In Australia, additional vernacular names used for this fish include bull herring, herring, rough, ruffies, sea herring, tommy, tommy rough and South Australian roughy. Ruff is the global fisheries name used by the Food and Agriculture Organization.

==Description==
The Australian herring has a streamlined, moderately deep and slightly elongate body which is somewhat compressed and has a relatively thin caudal peduncle. It has a quite small head with rather large eyes and a moderately large oblique mouth with the maxillae extending as far as the level of the centre of eyes. It has a narrow band of small, pointed teeth on each jaw. It has an almost straight lateral line. The whole of the head and body, except for the lower jaw, snout and over the eyes is covered in small, finely ctenoid scales. The long dorsal fin has a small notch between the higher spiny and the soft rayed parts, They have a small anal fin which is around half the length of the soft part of the dorsal fin. The caudal fin is deeply forked, the pectoral fins are small and the pelvic fins are moderately sized, having their origin underneath the centre of the pectoral fin base and extending midway to the anus. Australian herring are similar to the juveniles of the congeneric Australian salmon and differ from that species by their comparatively larger yellow and black eye and rounder head. This species is silver in colour with black tips on tail and gold spots along the upper body. The juveniles have dark golden bars on their flanks. The dorsal fin contains 9 spines and 16 soft rays and the anal fin has 3 spines and 10 soft rays. The maximum fork length recorded is 41 cm but they are commonly 25-30 cm.

==Distribution==
The Australian herring is endemic to the temperate seas of southern Australia from the Swan River in Western Australia along the south coast and along the east coast as far north as Forster, New South Wales. It is also found around Tasmania.

==Habitat and biology==
Australian herring form large schools in sea-grass meadows, off beaches, over reefs, in coastal bays and in estuaries. They are normally found near the surface, going no deeper than a few metres. They are predators feeding on smaller fishes and some invertebrates which live among the weed beds and sea grass meadows. These fish reach sexual maturity at around 2–3 years of age and once mature they move westwards along the Australian coast to an area of the southwestern coast where they spawn alongside adults resident in that area. The spawning takes place in April to June. The fertility of the females depends on their size, a 20 cm long individual may lay 50,000 eggs while a 33 cm females may lay 200,000 eggs in a spawning season. The eggs, larvae and juveniles are planktonic and drift southwards along the western coast of Australia and eastward along its south coast by the prevailing winds and currents, the Leeuwin Current being particularly important in this. At 30-60 mm length the juveniles settle in the winter and spring using nursery sites along the south coast. Some remain close to where the spawning grounds are along the southern part of the western coast of Western Australia. Geographe Bay appears to be a very important source of recruitment for the west coast population. Once they have spawned, the adult fish remain off the west coast of Western Australia and do not return to the south coast.

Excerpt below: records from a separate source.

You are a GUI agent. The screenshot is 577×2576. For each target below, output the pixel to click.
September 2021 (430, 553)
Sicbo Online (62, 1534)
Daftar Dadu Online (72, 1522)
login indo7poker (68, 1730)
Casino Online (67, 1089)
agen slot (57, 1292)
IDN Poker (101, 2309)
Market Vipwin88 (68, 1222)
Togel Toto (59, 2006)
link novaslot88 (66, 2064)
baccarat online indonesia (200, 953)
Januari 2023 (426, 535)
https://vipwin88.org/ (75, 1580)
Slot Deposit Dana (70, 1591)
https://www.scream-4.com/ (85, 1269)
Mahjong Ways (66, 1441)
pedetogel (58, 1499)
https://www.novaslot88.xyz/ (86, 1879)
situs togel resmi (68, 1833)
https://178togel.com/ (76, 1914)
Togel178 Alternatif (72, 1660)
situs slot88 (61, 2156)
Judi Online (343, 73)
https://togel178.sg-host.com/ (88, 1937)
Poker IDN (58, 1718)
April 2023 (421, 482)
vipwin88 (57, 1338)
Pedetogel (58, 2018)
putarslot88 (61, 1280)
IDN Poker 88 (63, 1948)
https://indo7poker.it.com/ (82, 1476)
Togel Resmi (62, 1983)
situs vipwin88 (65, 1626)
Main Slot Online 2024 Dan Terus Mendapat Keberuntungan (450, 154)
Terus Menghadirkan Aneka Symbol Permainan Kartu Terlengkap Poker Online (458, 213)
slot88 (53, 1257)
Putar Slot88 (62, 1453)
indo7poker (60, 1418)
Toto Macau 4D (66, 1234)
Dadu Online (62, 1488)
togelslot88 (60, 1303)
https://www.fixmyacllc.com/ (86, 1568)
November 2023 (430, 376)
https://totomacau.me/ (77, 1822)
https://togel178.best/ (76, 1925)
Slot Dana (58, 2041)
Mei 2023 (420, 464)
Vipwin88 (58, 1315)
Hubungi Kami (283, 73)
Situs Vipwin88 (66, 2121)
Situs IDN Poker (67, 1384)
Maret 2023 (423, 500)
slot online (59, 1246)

They disperse along the coast, they move into estuaries and go as far north as Shark Bay.

==Fisheries==
In most of Australia this is a species which is considered to be a desirable recreational fish. However, in Western Australia it is regarded as a commercially important species for fisheries and has been caught using lines, gill nets and seine nets. They were fished for using 'G' trap nets but following scientific advice on the health of the stock this was banned in 2015. It has a soft, slightly oily flesh and is thought of as a high quality food fish.

==Taxonomy and species description==
The Australian herring was first formally described as Centropristes georgianus in 1831 by Achille Valenciennes with the type locality given as King George Sound in Western Australia. When Leonard Jenyns placed it in the new genus Arripis this was a monospecific genus and Arripis georgianus was therefore the type species.